Matador




Almodovar est sans aucun doute le cinéaste du désir (ou précisément de la pulsion). Depuis Le Labyrinthe des passions jusqu'à Kika, il n'a cessé d'en décliner les formes. Avec Matador (dédié à Buñuel : c'est tout dire !) il propose encore une fois un spectacle flamboyant, soutenu par une réflexion ambitieuse.
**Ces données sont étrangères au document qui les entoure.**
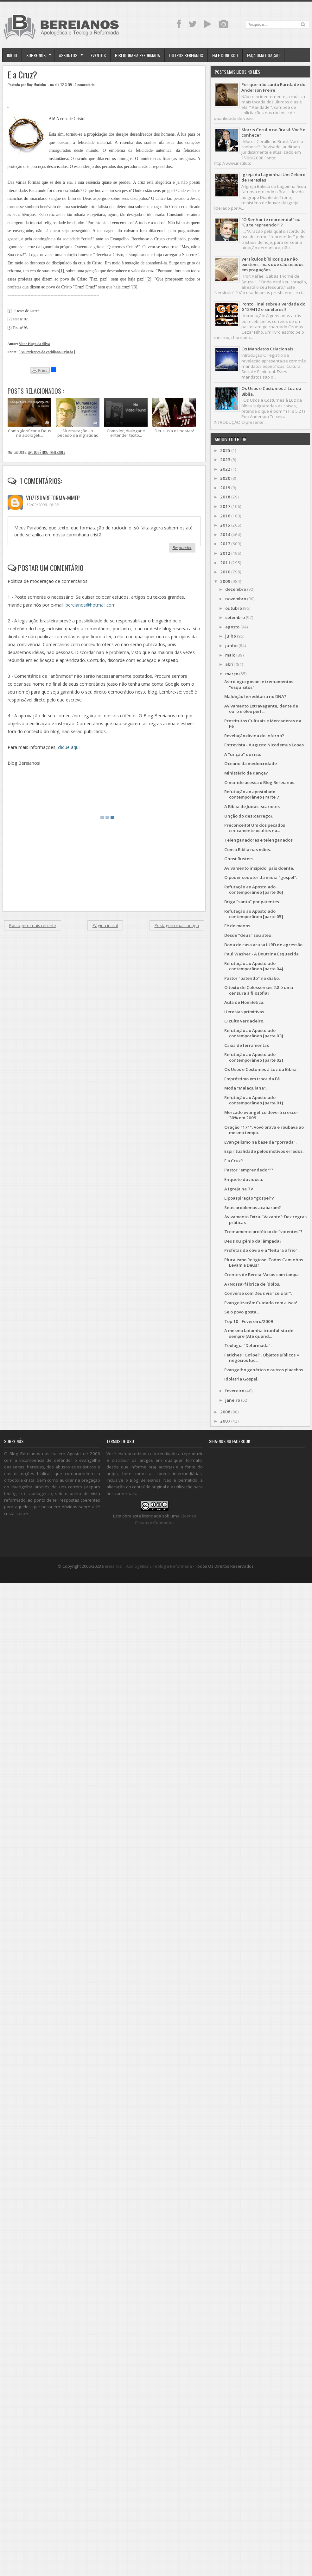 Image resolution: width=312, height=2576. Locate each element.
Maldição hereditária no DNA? (255, 696)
Au-delà de l'anecdote policière

Certes, il s'agit, d'abord, d'une enquête policière puisque la police recherche l'assassin de deux jeunes filles, et ce malgré les aveux spontanés d'Angel Gimenez, un jeune torero, disciple du célèbre Diego Montes.

Nous devinons en fait rapidement qui sont les assassins. Mais ce n'est pas grave car l'intérêt du film est tout autant dans la richesse thématique que dans l'investigation du commissaire. En effet, à travers l'anecdote bien ficelée, le réalisateur cherche à parler de ce qui le touche.

D'abord la religion. Almodovar règle, encore une fois, ses comptes avec l'Eglise. Ainsi qu'il le dit lui-même : "je savais que les prêtres ne parlaient pas de moi. Je me disais : j'appartiens au monde du péché, de la dégénérescence."

Dans Matador, Angel (l'Ange...) a du mal à échapper à l'emprise castratrice, fanatique de l'Opus Dei, tout entière soumise au prêtre au point de "générer un complexe de culpabilité terrible". L'aveu d'Angel n'est-il pas, dès lors, le meilleur moyen pour lui de satisfaire sa génitrice et de la fuir ?

Relations troubles... Troublantes relations, qui ne se limitent pas au seul couple mère / fils. La mise en scène s'attache aussi - surtout - aux relations ambigües entre Angel, son avocate et Diego Montes. Attraction / répulsion se combinent pour donner une curieuse danse au cours de laquelle les différences s'estompent. "Les pulsions sexuelles s'apparentent à des pulsions de mort, selon un rituel qui est censé reproduire celui de la tauromachie" (Jacques Siclier). Ainsi, en réalisant Matador, Almodovar parle-t-il de la vie, de la vie et de la mort, de lam ort dans la vie...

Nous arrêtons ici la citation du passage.